Paris (AFP)

A tiny and lovely passerine carved from burnt bone, discovered in China and 13,500 years old, takes the title of the oldest figurine in East Asia, according to a study published Wednesday in PLOS One.

"The sculpture is not a completely realistic representation of a bird. The artist has oversized the tail of the bird to allow the sculpture to stand on its pedestal", explains AFP researcher Francesco D'Errico CNRS, for whom this implies that we were already, at the time, "at an advanced stage" in artistic practice.

"The artist was fully aware of the fact that statuary is the art of balance and harmony," added this co-author of the study.

And to achieve his work, the artist used four different techniques and worked no less than 68 different areas of the bone.

Unearthed in Lingjing, in the north of China, amid remains of charred animals and ceramic fragments, the figurine is 19.2 millimeters long by 5.1 mm wide and 12.5 mm high. was in an "exceptional state of conservation".

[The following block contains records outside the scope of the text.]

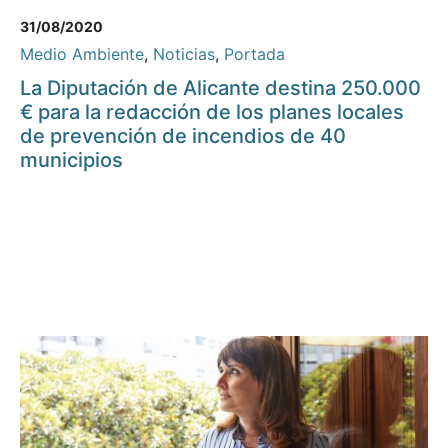
31/08/2020
Medio Ambiente
,
Noticias
,
Portada
La Diputación de Alicante destina 250.000
€ para la redacción de los planes locales
de prevención de incendios de 40
municipios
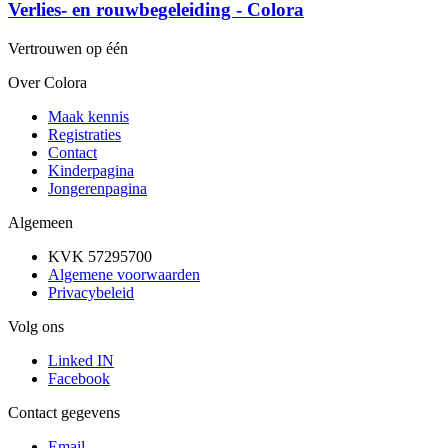
Verlies- en rouwbegeleiding - Colora
Vertrouwen op één
Over Colora
Maak kennis
Registraties
Contact
Kinderpagina
Jongerenpagina
Algemeen
KVK 57295700
Algemene voorwaarden
Privacybeleid
Volg ons
Linked IN
Facebook
Contact gegevens
Email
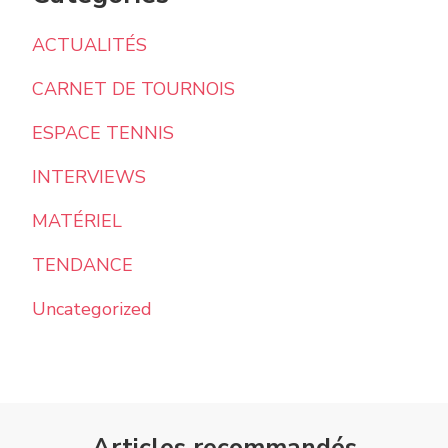
ACTUALITÉS
CARNET DE TOURNOIS
ESPACE TENNIS
INTERVIEWS
MATÉRIEL
TENDANCE
Uncategorized
Articles recommandés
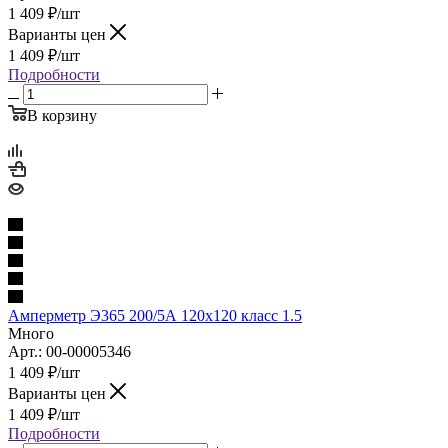
1 409
₽
/шт
Варианты цен
1 409
₽
/шт
Подробности
В корзину
Амперметр Э365 200/5А 120х120 класс 1.5
Много
Арт.: 00-00005346
1 409
₽
/шт
Варианты цен
1 409
₽
/шт
Подробности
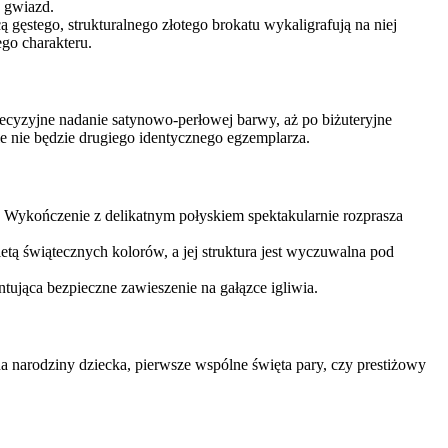
h gwiazd.
 gęstego, strukturalnego złotego brokatu wykaligrafują na niej
ego charakteru.
cyzyjne nadanie satynowo-perłowej barwy, aż po biżuteryjne
ie nie będzie drugiego identycznego egzemplarza.
. Wykończenie z delikatnym połyskiem spektakularnie rozprasza
tą świątecznych kolorów, a jej struktura jest wyczuwalna pod
ująca bezpieczne zawieszenie na gałązce igliwia.
 narodziny dziecka, pierwsze wspólne święta pary, czy prestiżowy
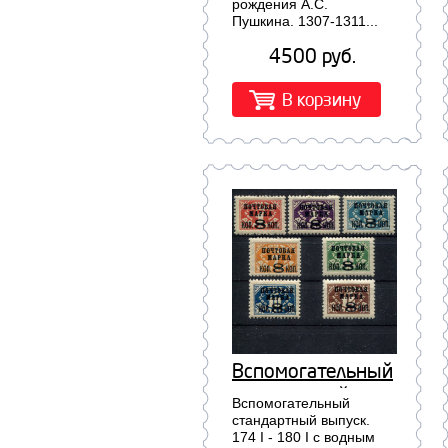
Пушкина. 1307-
рождения А.С.
Пушкина. 1307-1311...
1311
4500 руб.
В корзину
Вспомогательный
стандартный
Вспомогательный
выпуск. 174 I -
стандартный выпуск.
174 I - 180 I с водным
180 I с водным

To determine the age of the sculpture - around 13,500 years -, the researchers relied on the carbon 14 dating of bones found with the figurine, and on the characteristics of the stone tools found on the spot.

The little passerine thus pushes back the origin of sculpture and representations of animals in East Asia over 8,500 years old.

"We already knew that, at that time, hunter-gatherers from China made bone tools (spear points, needles ...) and personal ornaments made of shells, ostrich eggs or animal teeth ", explains the archaeologist of the University of Bordeaux in France.

"The sculpture of objects, with no apparent function and requiring specific learning, opens a new window on these societies and makes them even closer to historically known hunter-gatherers," he adds.